Однако летом 1940 года они вновь идут на повышение, да еще какое: Мерецков становится начальником Генерального штаба РККА, а Павлов – командующим крупнейшего военного округа, являющегося воротами на Москву! Получив повышение и справедливо рассудив при этом, что в серьёзной войне с ними как полководцами стране ничего хорошего не светит, генералы принялись устраивать личное будущее – искать перспективного хозяина. Кандидатов было всего два – Сталин и Гитлер – не столь важно кто из них, лишь бы им не стало хуже. Но поскольку Германия выглядела сильнее, то и Гитлер как хозяин казался всё же предпочтительней.
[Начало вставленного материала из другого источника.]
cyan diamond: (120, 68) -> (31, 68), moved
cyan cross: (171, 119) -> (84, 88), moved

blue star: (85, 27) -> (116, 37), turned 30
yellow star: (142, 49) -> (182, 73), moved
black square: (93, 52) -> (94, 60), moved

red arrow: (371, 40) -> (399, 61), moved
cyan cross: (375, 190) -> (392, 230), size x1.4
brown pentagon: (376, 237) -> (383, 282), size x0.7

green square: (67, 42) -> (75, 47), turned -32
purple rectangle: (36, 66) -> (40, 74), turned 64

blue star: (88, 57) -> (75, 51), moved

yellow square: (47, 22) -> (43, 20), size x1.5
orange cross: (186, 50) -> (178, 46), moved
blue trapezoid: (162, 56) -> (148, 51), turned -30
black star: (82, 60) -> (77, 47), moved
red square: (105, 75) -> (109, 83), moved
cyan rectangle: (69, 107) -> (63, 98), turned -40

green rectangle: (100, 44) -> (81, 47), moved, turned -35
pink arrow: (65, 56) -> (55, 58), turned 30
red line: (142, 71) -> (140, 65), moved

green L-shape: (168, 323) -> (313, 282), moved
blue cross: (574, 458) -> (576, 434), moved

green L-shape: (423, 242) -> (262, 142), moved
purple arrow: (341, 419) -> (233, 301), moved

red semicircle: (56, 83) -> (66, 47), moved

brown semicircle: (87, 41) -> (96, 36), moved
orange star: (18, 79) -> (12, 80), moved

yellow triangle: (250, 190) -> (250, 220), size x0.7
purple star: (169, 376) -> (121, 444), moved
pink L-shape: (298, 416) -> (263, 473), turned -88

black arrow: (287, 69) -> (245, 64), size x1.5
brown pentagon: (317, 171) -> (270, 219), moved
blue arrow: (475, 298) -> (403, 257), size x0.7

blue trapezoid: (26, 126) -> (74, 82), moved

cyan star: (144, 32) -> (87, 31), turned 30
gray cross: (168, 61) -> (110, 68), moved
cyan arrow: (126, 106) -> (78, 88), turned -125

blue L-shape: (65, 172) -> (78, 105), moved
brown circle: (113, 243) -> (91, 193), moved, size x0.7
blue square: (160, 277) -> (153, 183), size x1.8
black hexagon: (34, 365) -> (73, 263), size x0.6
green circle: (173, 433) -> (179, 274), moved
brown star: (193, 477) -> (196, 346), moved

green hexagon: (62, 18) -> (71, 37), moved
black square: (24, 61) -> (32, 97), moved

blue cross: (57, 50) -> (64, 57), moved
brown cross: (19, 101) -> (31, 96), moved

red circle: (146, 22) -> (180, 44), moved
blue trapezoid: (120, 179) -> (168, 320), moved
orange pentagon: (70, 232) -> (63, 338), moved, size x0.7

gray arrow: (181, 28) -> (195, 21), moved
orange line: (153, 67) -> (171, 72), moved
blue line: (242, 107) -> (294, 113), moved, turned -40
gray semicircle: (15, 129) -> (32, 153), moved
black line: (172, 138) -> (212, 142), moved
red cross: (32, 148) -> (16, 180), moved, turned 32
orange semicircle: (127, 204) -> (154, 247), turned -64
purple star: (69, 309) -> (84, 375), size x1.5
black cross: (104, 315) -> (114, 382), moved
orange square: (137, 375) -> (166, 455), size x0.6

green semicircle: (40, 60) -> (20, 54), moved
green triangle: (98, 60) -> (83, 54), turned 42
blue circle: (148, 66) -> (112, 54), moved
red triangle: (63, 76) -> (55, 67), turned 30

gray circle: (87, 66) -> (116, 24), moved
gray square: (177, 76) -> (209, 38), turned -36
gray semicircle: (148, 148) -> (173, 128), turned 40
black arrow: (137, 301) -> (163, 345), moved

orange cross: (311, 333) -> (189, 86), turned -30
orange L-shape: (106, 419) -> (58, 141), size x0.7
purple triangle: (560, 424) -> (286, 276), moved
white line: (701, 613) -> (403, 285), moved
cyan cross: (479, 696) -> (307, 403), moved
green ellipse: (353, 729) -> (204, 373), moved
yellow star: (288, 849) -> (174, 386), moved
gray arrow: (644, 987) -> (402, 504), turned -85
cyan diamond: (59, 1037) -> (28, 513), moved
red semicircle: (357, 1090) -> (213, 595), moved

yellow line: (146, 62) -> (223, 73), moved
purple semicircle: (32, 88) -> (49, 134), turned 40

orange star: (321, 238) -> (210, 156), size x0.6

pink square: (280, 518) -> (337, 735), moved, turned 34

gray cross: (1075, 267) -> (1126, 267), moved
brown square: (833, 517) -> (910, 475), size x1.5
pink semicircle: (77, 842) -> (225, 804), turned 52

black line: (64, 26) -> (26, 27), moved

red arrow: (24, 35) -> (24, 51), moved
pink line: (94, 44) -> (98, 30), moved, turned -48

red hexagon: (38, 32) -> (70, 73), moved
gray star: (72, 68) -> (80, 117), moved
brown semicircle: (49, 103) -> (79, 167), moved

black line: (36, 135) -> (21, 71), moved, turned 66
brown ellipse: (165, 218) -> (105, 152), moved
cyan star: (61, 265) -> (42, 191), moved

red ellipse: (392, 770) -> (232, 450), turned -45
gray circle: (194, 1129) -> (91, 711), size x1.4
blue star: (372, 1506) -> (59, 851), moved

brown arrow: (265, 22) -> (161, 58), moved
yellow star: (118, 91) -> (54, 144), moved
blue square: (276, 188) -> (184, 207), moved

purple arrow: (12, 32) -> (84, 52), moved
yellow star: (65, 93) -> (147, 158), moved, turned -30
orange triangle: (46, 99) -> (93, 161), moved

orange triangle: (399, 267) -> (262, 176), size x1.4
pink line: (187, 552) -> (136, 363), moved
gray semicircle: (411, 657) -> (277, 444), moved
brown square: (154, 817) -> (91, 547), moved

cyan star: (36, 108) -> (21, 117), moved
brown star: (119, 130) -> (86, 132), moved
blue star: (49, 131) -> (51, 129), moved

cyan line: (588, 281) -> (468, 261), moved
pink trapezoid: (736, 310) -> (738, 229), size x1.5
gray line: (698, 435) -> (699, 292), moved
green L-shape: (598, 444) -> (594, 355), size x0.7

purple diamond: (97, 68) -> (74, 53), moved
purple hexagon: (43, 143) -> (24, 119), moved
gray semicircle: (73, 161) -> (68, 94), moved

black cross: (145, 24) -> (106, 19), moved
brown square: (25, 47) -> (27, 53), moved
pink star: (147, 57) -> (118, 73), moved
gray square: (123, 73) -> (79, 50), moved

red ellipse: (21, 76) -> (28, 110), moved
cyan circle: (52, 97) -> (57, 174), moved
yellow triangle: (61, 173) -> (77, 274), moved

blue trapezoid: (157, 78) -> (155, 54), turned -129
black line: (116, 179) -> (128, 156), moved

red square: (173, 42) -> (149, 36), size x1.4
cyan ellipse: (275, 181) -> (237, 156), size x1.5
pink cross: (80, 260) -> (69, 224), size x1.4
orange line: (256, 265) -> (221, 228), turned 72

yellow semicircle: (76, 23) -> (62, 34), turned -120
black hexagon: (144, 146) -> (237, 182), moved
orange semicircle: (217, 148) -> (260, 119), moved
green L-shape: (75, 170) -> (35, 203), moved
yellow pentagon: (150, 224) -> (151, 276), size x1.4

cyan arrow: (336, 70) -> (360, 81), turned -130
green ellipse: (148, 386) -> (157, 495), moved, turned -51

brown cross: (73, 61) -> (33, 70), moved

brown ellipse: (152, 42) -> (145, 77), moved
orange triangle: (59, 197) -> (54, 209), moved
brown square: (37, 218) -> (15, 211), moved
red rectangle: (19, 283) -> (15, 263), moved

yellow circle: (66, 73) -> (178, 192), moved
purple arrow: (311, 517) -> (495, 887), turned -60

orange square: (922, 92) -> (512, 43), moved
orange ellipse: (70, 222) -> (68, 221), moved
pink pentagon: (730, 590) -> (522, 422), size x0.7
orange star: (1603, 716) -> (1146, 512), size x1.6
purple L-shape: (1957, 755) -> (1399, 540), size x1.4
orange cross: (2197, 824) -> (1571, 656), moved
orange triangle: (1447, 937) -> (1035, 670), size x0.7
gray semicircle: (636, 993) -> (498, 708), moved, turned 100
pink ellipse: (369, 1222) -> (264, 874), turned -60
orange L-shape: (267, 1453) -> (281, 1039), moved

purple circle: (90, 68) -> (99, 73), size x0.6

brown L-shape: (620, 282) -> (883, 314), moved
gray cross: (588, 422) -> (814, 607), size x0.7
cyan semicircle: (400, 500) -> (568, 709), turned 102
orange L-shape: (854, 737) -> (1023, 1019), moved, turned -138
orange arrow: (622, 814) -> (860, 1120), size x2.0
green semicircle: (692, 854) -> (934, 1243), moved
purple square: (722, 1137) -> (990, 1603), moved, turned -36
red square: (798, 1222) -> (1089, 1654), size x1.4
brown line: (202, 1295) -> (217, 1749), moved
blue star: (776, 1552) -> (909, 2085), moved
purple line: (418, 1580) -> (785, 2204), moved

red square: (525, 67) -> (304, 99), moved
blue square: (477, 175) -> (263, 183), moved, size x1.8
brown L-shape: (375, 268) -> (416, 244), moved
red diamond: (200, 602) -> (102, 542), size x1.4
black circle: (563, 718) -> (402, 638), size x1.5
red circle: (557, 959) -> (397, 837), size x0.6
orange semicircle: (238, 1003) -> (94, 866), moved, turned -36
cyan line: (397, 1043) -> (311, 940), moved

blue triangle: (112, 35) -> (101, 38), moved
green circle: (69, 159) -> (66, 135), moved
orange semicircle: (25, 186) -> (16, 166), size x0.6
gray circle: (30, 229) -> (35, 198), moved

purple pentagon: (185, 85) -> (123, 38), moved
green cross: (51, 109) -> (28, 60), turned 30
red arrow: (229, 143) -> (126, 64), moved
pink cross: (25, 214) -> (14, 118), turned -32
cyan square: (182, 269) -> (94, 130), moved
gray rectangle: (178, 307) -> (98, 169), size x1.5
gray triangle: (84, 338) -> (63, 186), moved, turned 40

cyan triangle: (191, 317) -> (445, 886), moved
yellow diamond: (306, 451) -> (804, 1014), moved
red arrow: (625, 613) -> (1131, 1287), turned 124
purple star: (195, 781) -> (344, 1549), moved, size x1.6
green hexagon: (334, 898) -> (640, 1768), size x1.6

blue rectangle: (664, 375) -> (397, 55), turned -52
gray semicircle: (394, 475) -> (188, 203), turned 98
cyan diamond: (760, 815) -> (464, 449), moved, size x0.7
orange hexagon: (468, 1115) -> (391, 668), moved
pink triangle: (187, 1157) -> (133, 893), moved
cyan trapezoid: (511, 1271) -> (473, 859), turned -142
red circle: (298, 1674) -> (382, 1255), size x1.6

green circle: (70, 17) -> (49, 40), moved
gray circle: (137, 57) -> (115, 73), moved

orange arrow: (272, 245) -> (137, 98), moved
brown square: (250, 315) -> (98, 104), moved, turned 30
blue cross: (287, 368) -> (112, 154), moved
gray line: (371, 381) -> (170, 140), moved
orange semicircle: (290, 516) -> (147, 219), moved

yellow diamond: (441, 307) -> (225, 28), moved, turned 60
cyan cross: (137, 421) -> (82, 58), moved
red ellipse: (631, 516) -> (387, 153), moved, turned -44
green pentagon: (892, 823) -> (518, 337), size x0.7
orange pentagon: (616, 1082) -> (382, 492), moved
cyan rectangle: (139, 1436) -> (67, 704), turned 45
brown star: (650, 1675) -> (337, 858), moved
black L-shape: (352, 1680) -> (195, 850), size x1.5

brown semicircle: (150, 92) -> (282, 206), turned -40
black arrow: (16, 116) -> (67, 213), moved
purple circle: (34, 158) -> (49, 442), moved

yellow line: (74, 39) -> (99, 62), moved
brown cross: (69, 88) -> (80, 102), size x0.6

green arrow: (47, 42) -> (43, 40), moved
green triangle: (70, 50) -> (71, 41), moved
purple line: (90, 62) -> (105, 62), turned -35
Но доверие будущего хозяина нужно заслужить, а одних слов тут будет мало. Поэтому, поднявшись должностной ступенью выше, генералы в своем пораженчестве перешли от слов к делу. Председатель суда спрашивает Павлова дальше:
УЛЬРИХ. На предварительном следствии (л.д. 88, том 1) вы дали такие показания: “Для того чтобы обмануть партию и правительство, мне известно точно, что генеральным штабом план заказов на военное время по танкам, автомобилям и тракторам был завышен раз в 10. Генеральный штаб обосновывал это завышение наличием мощностей, в то время как фактически мощности, которые могла бы дать промышленность, были значительно ниже... Этим планом Мерецков имел намерение на военное время запутать все расчеты по поставкам в армию танков, тракторов и автомобилей”. Эти показания вы подтверждаете?
ПАВЛОВ. В основном, да. Такой план был. В нем была написана такая чушь. На основании этого я и пришел к выводу, что план заказов на военное время был составлен с целью обмана партии и правительства.
То есть определив, какой стороны в близящейся смертельной схватке держаться выгодней, многозвёздные генералы сделали к ней практические шаги. Начальник Генштаба(!) Красной Армии в пользу Гитлера исказил мобилизационный план, готовя поражение СССР, а командующий войсками важнейшего военного округа прикрыл это преступление!
Хотя показания Павлова достаточно красноречивы, к ним всё же есть вопросы. Несомненно, Павлов выгораживал себя как мог, сваливая всё на Мерецкова. Мол, тот говорил и делал, а я лишь молчал или поддакивал. Но столь же очевидно, что нам сообщили далеко не всё из показаний Павлова на суде и следствии. Прочитав их в свое время, я обратил внимание на логические пропуски и просто многоточия в тексте публикации. Ясно видно, что из них были вырваны приличные куски. И в 2006 году обратился к начальнику архива ФСБ с просьбой ознакомиться с полным текстом только тех показаний Павлова, что были опубликованы, но содержали пропуски. Разумеется, мне было отказано – на том основании, что знакомиться с теми материалами можно только с разрешения родственников, причём не одного Павлова, а сразу всех осужденных по тому делу!